While excitement was palpable at the event, this year’s festival was impacted by the climate change-induced weather changes of the last year.
Linda Wright, a volunteer for the BC Fruit Testers Association, said the weather this year has made growing apples very hard. She said she only has two trees in her backyard, but she saw “sun scald” on her apples — essentially a sunburn due to high temperatures.
“Temperature has really affected a lot of fruit,” Wright said. “Display apples are much smaller than they’ve been in other years. It has been really a bad year. I guess it’s going to get worse from the sounds of it.”
Markus Keller owns Worrenberg Farms in Keremeos, BC. He was at the festival this weekend selling his apples and apple juice.
Keller said growing apples was “quite different” this year. He said the wet spring delayed everything, meaning his apples were about 14 days behind schedule.

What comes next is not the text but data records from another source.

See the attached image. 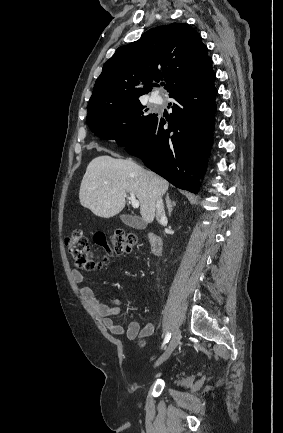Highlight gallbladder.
I'll return each instance as SVG.
<instances>
[{
  "label": "gallbladder",
  "mask_w": 283,
  "mask_h": 433,
  "mask_svg": "<svg viewBox=\"0 0 283 433\" xmlns=\"http://www.w3.org/2000/svg\"><path fill=\"white\" fill-rule=\"evenodd\" d=\"M120 219L124 225L133 227V229H146V223L140 217H131V214H121Z\"/></svg>",
  "instance_id": "1"
}]
</instances>
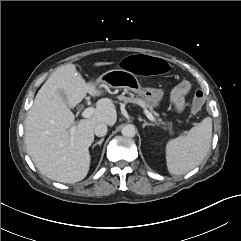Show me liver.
<instances>
[{
	"mask_svg": "<svg viewBox=\"0 0 241 241\" xmlns=\"http://www.w3.org/2000/svg\"><path fill=\"white\" fill-rule=\"evenodd\" d=\"M96 62L94 67L110 65ZM97 82H86L72 63L58 67L38 91L25 120V144L37 169L46 177L62 182L83 180L90 168L89 147L99 123L113 126L117 120L116 106L111 99L96 102L94 114L77 122L73 136L68 129L74 124L70 108L90 94H103ZM65 95V99L61 96Z\"/></svg>",
	"mask_w": 241,
	"mask_h": 241,
	"instance_id": "liver-1",
	"label": "liver"
}]
</instances>
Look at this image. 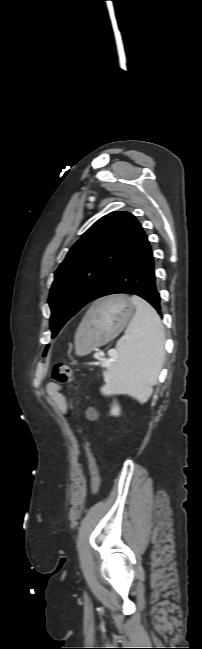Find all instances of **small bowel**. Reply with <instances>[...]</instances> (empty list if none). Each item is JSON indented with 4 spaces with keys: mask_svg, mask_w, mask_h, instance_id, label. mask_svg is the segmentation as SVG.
Listing matches in <instances>:
<instances>
[{
    "mask_svg": "<svg viewBox=\"0 0 202 649\" xmlns=\"http://www.w3.org/2000/svg\"><path fill=\"white\" fill-rule=\"evenodd\" d=\"M47 393L53 404L64 413L66 411V398L61 390V386L51 382L47 386Z\"/></svg>",
    "mask_w": 202,
    "mask_h": 649,
    "instance_id": "small-bowel-1",
    "label": "small bowel"
}]
</instances>
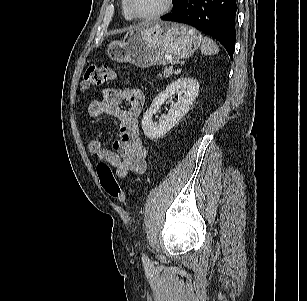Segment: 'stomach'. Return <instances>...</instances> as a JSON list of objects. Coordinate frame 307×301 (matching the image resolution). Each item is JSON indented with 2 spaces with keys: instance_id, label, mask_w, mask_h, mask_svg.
Returning a JSON list of instances; mask_svg holds the SVG:
<instances>
[{
  "instance_id": "stomach-1",
  "label": "stomach",
  "mask_w": 307,
  "mask_h": 301,
  "mask_svg": "<svg viewBox=\"0 0 307 301\" xmlns=\"http://www.w3.org/2000/svg\"><path fill=\"white\" fill-rule=\"evenodd\" d=\"M201 41L200 33L189 25L158 21L131 30L122 41H113L107 53L115 62L144 68L187 58Z\"/></svg>"
}]
</instances>
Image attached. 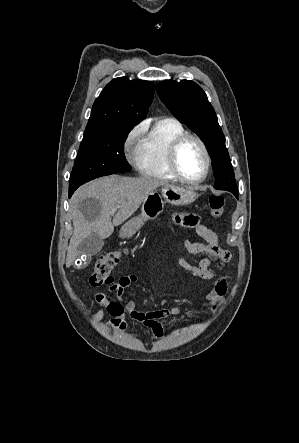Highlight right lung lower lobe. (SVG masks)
Segmentation results:
<instances>
[{
    "mask_svg": "<svg viewBox=\"0 0 299 443\" xmlns=\"http://www.w3.org/2000/svg\"><path fill=\"white\" fill-rule=\"evenodd\" d=\"M77 188H78V187L69 188V197L72 196V194L74 193V191H75Z\"/></svg>",
    "mask_w": 299,
    "mask_h": 443,
    "instance_id": "obj_1",
    "label": "right lung lower lobe"
}]
</instances>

The “strange” weather this year meant that Keller had fewer issues with scabs (a form of fungus) and insects, but an “unbelievable” aphid problem earlier this year.
Keller said that the climate crisis is “shifting” the agricultural scene in BC. “Grapes are coming in like crazy,” he said, explaining that people are buying up apple orchards in Mission Hill B.C., and planting grapes instead.
Keller said apples need cool nights to turn red, but due to the heat, ambrosia apples stayed yellow. They’re the same apple, Keller said, but the trouble is, the consumer doesn’t necessarily know that.
“I grow mostly cider apples — a little bit of an ugly apple — so [the appearance] doesn’t matter to me,” he said.
Pam Sinclair, a UBC Friends of the Garden volunteer, said one benefit of the delayed apple season is that the apples at the festival are “fresher than fresh” as many of them had been picked in the last week.
Sinclair said it was “amazing” to see the popularity of the festival, despite the previous cancellations. This year’s festival featured music, vendors selling apple and fall-themed goodies and 36 types of apples and 4 types of pears for sale.
“It’s wonderful to see everybody out,” she said.